▶ Exercise description
The line with "100х30х18см белый" marks the first line to copy, and the line with "mento, ma selezionando" marks the last. Transcribe that stretch of the data below exactly, without pictures.

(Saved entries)
········
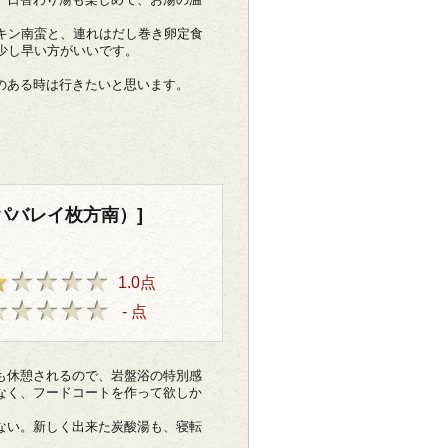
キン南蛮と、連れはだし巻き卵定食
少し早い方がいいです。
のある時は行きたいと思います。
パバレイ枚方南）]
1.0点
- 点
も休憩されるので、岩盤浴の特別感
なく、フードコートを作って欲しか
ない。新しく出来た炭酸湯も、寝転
········
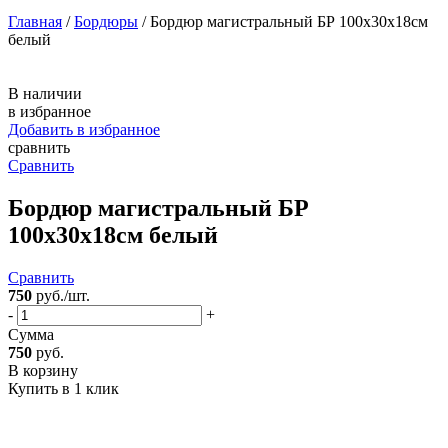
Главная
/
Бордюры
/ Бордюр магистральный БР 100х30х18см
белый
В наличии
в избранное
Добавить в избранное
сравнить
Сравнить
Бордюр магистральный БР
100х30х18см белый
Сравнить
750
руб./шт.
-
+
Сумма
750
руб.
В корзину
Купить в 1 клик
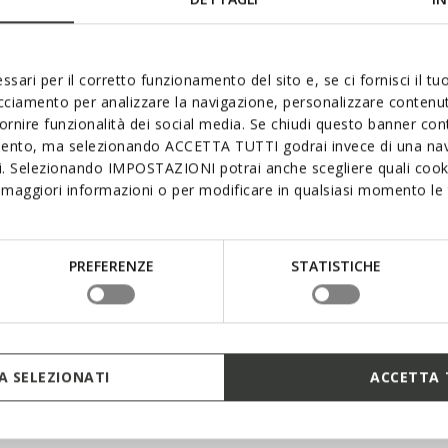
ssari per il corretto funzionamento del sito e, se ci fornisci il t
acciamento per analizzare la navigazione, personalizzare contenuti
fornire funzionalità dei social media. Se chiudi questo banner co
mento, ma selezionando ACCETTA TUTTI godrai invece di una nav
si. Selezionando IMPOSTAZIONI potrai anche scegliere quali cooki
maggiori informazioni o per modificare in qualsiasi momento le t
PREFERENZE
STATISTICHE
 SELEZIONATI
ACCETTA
········
▶ Written solution
100х30х18см белый
Сравнить
750
руб./шт.
-
+
Сумма
750
руб.
В корзину
Купить в 1 клик
ssari per il corretto funzionamento del sito e, se ci fornisci il t
acciamento per analizzare la navigazione, personalizzare contenuti
fornire funzionalità dei social media. Se chiudi questo banner co
mento, ma selezionando ACCETTA TUTTI godrai invece di una nav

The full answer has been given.